Can you restate the lines of the entries below, word for word, from the first one through the line that includes "diaphyse humérale gauche (flèche noire) avec"?
::: Data excerpts
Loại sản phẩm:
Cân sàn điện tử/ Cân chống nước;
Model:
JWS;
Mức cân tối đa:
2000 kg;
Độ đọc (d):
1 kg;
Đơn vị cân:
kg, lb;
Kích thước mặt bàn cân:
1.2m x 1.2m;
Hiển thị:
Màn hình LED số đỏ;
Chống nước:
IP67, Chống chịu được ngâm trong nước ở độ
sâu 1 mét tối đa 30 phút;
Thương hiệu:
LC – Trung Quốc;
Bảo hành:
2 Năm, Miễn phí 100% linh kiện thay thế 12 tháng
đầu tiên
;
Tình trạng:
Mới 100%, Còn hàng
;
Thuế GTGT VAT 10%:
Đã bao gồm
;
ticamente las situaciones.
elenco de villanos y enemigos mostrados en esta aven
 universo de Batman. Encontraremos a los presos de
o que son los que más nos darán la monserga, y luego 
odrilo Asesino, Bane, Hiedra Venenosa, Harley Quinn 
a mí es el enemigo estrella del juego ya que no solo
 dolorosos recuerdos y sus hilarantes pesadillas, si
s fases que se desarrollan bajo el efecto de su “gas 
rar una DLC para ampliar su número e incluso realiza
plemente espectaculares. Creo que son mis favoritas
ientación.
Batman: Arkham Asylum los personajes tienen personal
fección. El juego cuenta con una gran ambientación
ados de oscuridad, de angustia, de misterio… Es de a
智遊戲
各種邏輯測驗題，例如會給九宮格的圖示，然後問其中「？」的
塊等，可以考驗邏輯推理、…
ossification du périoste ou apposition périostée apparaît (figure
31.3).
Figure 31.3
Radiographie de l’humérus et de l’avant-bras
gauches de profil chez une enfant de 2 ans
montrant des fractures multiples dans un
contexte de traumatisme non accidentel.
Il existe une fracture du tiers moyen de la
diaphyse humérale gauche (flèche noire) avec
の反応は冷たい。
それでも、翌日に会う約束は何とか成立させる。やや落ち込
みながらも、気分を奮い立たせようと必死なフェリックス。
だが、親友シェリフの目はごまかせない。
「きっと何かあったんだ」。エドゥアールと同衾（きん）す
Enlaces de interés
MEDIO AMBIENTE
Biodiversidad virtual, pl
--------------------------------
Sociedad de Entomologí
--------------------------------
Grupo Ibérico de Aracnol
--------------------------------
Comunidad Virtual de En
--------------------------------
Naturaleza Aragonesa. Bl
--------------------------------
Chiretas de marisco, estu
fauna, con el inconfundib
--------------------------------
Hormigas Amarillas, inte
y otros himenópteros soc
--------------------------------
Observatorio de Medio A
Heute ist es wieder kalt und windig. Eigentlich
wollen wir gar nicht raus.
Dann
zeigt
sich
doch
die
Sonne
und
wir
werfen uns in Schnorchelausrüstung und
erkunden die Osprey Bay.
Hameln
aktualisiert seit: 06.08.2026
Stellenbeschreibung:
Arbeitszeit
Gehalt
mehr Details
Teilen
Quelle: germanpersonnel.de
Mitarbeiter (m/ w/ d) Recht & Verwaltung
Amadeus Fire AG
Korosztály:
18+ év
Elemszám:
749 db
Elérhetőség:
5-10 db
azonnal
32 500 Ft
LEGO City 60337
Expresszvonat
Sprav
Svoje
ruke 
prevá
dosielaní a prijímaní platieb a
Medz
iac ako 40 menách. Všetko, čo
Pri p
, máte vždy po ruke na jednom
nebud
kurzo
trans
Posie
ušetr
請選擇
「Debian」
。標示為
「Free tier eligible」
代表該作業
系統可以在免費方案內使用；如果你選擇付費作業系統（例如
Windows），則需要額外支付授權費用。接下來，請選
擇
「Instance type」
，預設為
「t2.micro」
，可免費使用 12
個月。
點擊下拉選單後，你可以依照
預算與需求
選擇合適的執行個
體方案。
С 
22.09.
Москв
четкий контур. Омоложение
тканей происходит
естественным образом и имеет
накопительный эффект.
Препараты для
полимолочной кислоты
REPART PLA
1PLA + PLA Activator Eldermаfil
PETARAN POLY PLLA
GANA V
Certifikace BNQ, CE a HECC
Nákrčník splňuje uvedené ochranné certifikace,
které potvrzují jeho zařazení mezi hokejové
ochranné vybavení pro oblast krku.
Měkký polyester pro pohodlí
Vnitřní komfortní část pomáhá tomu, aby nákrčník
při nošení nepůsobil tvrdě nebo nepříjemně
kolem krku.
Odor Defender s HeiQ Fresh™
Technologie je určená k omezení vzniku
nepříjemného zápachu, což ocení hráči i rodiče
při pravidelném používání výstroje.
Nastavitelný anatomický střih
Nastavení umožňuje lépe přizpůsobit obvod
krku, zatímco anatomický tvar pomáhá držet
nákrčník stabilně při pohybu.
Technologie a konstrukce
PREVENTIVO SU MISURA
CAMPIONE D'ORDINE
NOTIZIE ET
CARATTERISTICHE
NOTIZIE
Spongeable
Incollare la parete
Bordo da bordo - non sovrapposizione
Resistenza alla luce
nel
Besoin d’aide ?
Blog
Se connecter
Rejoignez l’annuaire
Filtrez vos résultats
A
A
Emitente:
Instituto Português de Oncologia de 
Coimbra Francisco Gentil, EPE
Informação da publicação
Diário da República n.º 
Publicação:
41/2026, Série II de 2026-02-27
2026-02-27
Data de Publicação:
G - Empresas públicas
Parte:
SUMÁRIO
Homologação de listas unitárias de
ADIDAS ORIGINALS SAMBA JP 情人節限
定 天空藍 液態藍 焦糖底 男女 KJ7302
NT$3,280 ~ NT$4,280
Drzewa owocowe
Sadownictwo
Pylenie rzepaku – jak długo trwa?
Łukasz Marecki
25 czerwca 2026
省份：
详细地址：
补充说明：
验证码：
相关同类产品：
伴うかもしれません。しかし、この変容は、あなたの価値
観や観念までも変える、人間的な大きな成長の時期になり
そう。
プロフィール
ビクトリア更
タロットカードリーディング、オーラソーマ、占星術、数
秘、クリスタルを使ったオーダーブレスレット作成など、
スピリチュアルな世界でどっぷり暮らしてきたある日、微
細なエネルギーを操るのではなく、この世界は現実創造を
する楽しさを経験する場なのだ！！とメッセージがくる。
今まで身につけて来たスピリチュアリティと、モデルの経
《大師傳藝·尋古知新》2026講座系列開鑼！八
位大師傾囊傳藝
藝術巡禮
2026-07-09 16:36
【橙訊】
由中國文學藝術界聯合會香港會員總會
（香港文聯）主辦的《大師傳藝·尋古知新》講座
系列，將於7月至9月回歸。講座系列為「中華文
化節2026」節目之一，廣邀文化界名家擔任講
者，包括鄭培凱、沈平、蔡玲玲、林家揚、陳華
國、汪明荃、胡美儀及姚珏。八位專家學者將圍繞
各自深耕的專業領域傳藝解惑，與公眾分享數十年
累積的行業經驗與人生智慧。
::::::
Result for this exercise:
Loại sản phẩm:
Cân sàn điện tử/ Cân chống nước;
Model:
JWS;
Mức cân tối đa:
2000 kg;
Độ đọc (d):
1 kg;
Đơn vị cân:
kg, lb;
Kích thước mặt bàn cân:
1.2m x 1.2m;
Hiển thị:
Màn hình LED số đỏ;
Chống nước:
IP67, Chống chịu được ngâm trong nước ở độ
sâu 1 mét tối đa 30 phút;
Thương hiệu:
LC – Trung Quốc;
Bảo hành:
2 Năm, Miễn phí 100% linh kiện thay thế 12 tháng
đầu tiên
;
Tình trạng:
Mới 100%, Còn hàng
;
Thuế GTGT VAT 10%:
Đã bao gồm
;
ticamente las situaciones.
elenco de villanos y enemigos mostrados en esta aven
 universo de Batman. Encontraremos a los presos de
o que son los que más nos darán la monserga, y luego 
odrilo Asesino, Bane, Hiedra Venenosa, Harley Quinn 
a mí es el enemigo estrella del juego ya que no solo
 dolorosos recuerdos y sus hilarantes pesadillas, si
s fases que se desarrollan bajo el efecto de su “gas 
rar una DLC para ampliar su número e incluso realiza
plemente espectaculares. Creo que son mis favoritas
ientación.
Batman: Arkham Asylum los personajes tienen personal
fección. El juego cuenta con una gran ambientación
ados de oscuridad, de angustia, de misterio… Es de a
智遊戲
各種邏輯測驗題，例如會給九宮格的圖示，然後問其中「？」的
塊等，可以考驗邏輯推理、…
ossification du périoste ou apposition périostée apparaît (figure
31.3).
Figure 31.3
Radiographie de l’humérus et de l’avant-bras
gauches de profil chez une enfant de 2 ans
montrant des fractures multiples dans un
contexte de traumatisme non accidentel.
Il existe une fracture du tiers moyen de la
diaphyse humérale gauche (flèche noire) avec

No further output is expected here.